Handling large datasets

On this page we discuss some general best practices for mapping data-intensive workflows to DelftBlue. Some of the advice is rather specific, but the underlying principles are universal. Information related to the /scratch drive equally applies to /home and /projects as all of these mount points live on the same parallel BeeGFS file system.

Task 1: Downloading and copying data to DelftBlue `/scratch`¶

If you want to use the dataset regularly, it is advised to do this on a TU Delft project drive (mounted on /tudelft.net/staff-umbrella/). You can download the data on any machine with access to the central storage and zip it before moving to DelftBlue. Or you can download the data on one of the login nodes, zip it to reduce the number of files, and copy it to /scratch. using rsync.

Alternatively, you can download the data directly to the node-local SSD (/tmp) within a job script.
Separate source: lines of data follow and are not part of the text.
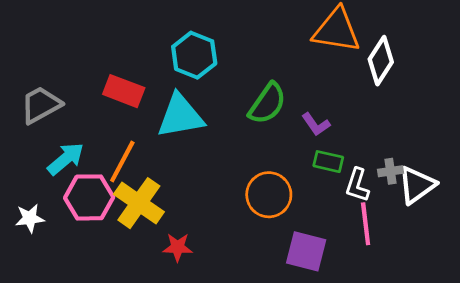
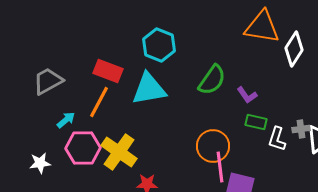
cyan arrow: (66, 159) -> (66, 120), size x0.7
orange line: (122, 162) -> (99, 102), moved
pink line: (366, 224) -> (220, 167), moved

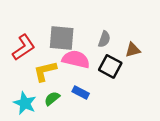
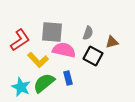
yellow L-shape: (45, 71) -> (38, 60), turned -120
blue rectangle: (81, 93) -> (68, 78), turned 48
green semicircle: (52, 98) -> (44, 83), size x1.6

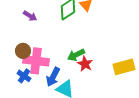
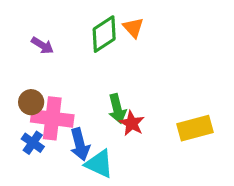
green arrow: (76, 55) -> (117, 109), turned -78
blue arrow: (53, 77) -> (80, 144), turned -42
This has the advantage of eliminating network file system accesses on one side of the copy operation, as you can see in the following example.

Example. The following script downloads about 5GB of data in 24 files from the ESA Gaia mission repository:

get_data.sh

#!/bin/bash

# how many data sets do you want? (max 24)
NUM_DATASETS=24

# paths to/on ESA file server
URL="https://cdn.gea.esac.esa.int/Gaia/gdr3/gaia_source"

# we hard-code the first 24 ID's here so that
# we can get up to NUM_DATASETS=24 datasets
INDEXSTRING="\
000000-003111 \
003112-005263 \
005264-006601 \
006602-007952 \
007953-010234 \
010235-012597 \
012598-014045 \
014046-015369 \
015370-016240 \
016241-017018 \
017019-017658 \
017659-018028 \
018029-018472 \
018473-019161 \
019162-019657 \
019658-020091 \
020092-020493 \
020494-020747 \
020748-020984 \
020985-021233 \
021234-021441 \
021442-021665 \
021666-021919 \
021920-022158"

INDEX=( $INDEXSTRING )

for ((i=0; i<${NUM_DATASETS}; i++)); do
  FILE=GaiaSource_${INDEX[$i]}.csv.gz
  if [[ ! -f ${FILE} ]]; then
      wget ${URL}/${FILE}
  else
      echo "${FILE} exists -- skipping download."
  fi
done
echo "done."

The three variants give the following timings, where the first two are run on the login node and the third on a compute node. "n.n." stands for "not noeeded": zipping and copying the files to /scratch in the latter case is only required if you want to use the data again in subsequent jobs.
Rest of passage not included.